La Confédération se met-elle en travers de la route des cantons et veut-elle vraiment annuler leur décision populaire? Le Conseil national devra se prononcer sur ce sujet ce mercredi. Le conseiller aux Etats du Centre Erich Ettlin veut déposer une motion pour supprimer les salaires minimums cantonaux.
Du moins lorsque les partenaires sociaux conviennent de salaires plus bas dans une convention collective de travail (CCT) et que le Conseil fédéral déclare la CCT de force obligatoire pour toute la branche. Actuellement, à Genève (23 francs de l'heure) ou à Neuchâtel (20 francs), c'est le salaire minimum cantonal qui prime. Si cette motion était acceptée, cette priorité serait ainsi renversée.
«Une attaque contre l'autonomie des cantons»
La situation de certains travailleurs pourrait s'en voir fortement impactée. Les cantons romands s'y opposent farouchement. La proposition s'attaque aux principes fédéralistes «et ne respecte pas la volonté du peuple», tonne la Conférence des Gouvernements de Suisse occidentale (CGSO) dans une lettre adressée aux conseillers nationaux. La motion doit impérativement être rejetée afin de protéger les institutions étatiques et les droits démocratiques.
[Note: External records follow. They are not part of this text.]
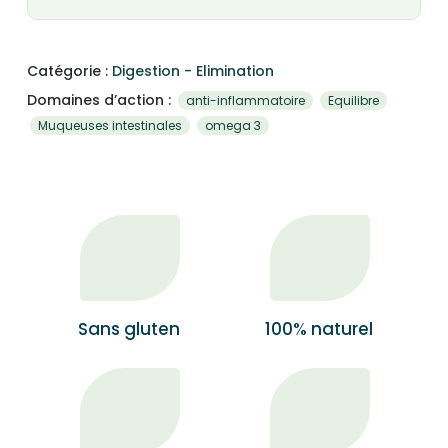
Catégorie :
Digestion - Elimination
Domaines d’action :
anti-inflammatoire
Equilibre
Muqueuses intestinales
omega 3
Sans gluten
100% naturel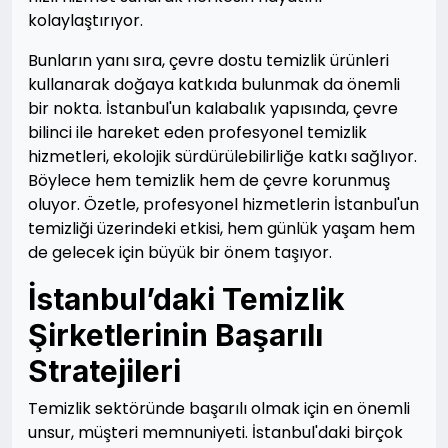
kolaylaştırıyor.
Bunların yanı sıra, çevre dostu temizlik ürünleri
kullanarak doğaya katkıda bulunmak da önemli
bir nokta. İstanbul'un kalabalık yapısında, çevre
bilinci ile hareket eden profesyonel temizlik
hizmetleri, ekolojik sürdürülebilirliğe katkı sağlıyor.
Böylece hem temizlik hem de çevre korunmuş
oluyor. Özetle, profesyonel hizmetlerin İstanbul'un
temizliği üzerindeki etkisi, hem günlük yaşam hem
de gelecek için büyük bir önem taşıyor.
İstanbul’daki Temizlik
Şirketlerinin Başarılı
Stratejileri
Temizlik sektöründe başarılı olmak için en önemli
unsur, müşteri memnuniyeti. İstanbul'daki birçok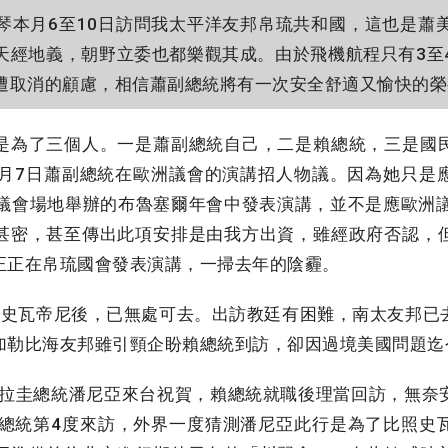
本月6至10日訪問我太平洋友邦帛琉共和國，這也是蕭
天經地義，朝野立委也都樂觀其成。由於飛機航程只有3至
遭取消的顧慮，相信蕭副總統將有一次安全舒適又愉快的榮
為了三個人。一是蕭副總統自己，二是賴總統，三是國
1月7日蕭副總統在歐洲議會的演講招人物議。因為她只是
洲議會場地舉辦的布魯塞爾年會中發表演講，並不是應歐洲議
甚密，甚至傳出此項安排是由我方出資，雖經政府否認，
正正在帛琉國會發表演講，一掃去年的陰霾。
史瓦帝尼後，已無處可去。出訪教廷有困難，南太友邦已
加勒比海友邦雖引頸企盼賴總統到訪，卻因過境美國問題迄
巴拉圭總統潘尼亞來台祝賀，賴總統就職後理當回訪，無奈
亞總統第4度來訪，外界一度猜測潘尼亞此行是為了比照史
«Il s'agit d'une attaque en règle contre l'autonomie des cantons!», poursuit le texte. Elle réduit la compétence constitutionnelle des cantons d'agir en matière de politique sociale. De plus, «une CCT de force obligatoire ne jouit pas de la même légitimité qu'une loi cantonale», ajoutent encore les Romands.
«Attaque contre les 'working poor'»
Mais les cantons romands ne sont pas les seuls à monter aux barricades. Des voix s'élèvent aussi parmi les syndicats aussi. Selon président de l'Union syndicale suisse (USS) Pierre-Yves Maillard, la motion ne restreint pas seulement la liberté des cantons. «Elle s'attaque aux working poor en proposant des salaires minimums cantonaux inférieurs», s'insurge le conseiller national vaudois. Le but des salaires minimums est pourtant d'assurer un minimum vital, glisse le socialiste.
Le syndicat Unia a calculé l'impact qu'aurait la motion sur certains employés. Si le salaire minimum cantonal était supprimé à Genève, une coiffeuse pourrait perdre plusieurs centaines, voire 1000 francs de moins par mois. A Neuchâtel, la suppression du salaire minimum cantonal signifierait une perte allant jusqu'à 400 francs par mois.
«Une telle réduction de salaire n'a aucun sens», assène Pierre-Yves Maillard. Les expériences faites jusqu'à présent montrent que les salaires minimums cantonaux n'entraînent pas plus de chômage. «Au contraire, c'est le manque de personnel qui pose problème», en conclut le syndicaliste.
Le PLR y est favorable
Mais les patrons continuent de battre le tambour. Même en Suisse romande. «Sur cette question, je suis plus radical que romand», tranche d'emblée le conseiller national vaudois PLR Olivier Feller. Le salaire minimum cantonal reste en vigueur tant qu'il n'y a pas de CCT étendue. «Mais la force obligatoire est décidée par le Conseil fédéral sur la base d'une loi fédérale, explique le Vaudois. C'est pourquoi le droit fédéral prime ici sur le droit cantonal.» Il s'agit donc aussi d'une question de droit fédéral.
Que penser du fait que les syndicats puissent annuler les dispositions obligatoires des CCT par le biais de réglementations étatiques cantonales? Le libéral-radical s'irrite. «Choisir un seul aspect est tout simplement injuste», assène-t-il.
Mais que dire à la coiffeuse qui devrait boucler ses fins de mois avec un salaire inférieur? Olivier Feller se montre très clair à ce sujet. «Elle doit exiger de son syndicat qu'il négocie de meilleurs salaires dans la CCT, estime-t-il. Ou alors, les syndicats devraient dénoncer la CCT pour que le salaire minimum cantonal prévale!»
Au sein de la commission de l'économie du Conseil national, la motion n'a pas soulevé les foules. Elle n'a été acceptée que de justesse, par 11 voix contre 10. Un débat chaud s'annonce en séance plénière. Et là aussi, l'issue devrait être serrée.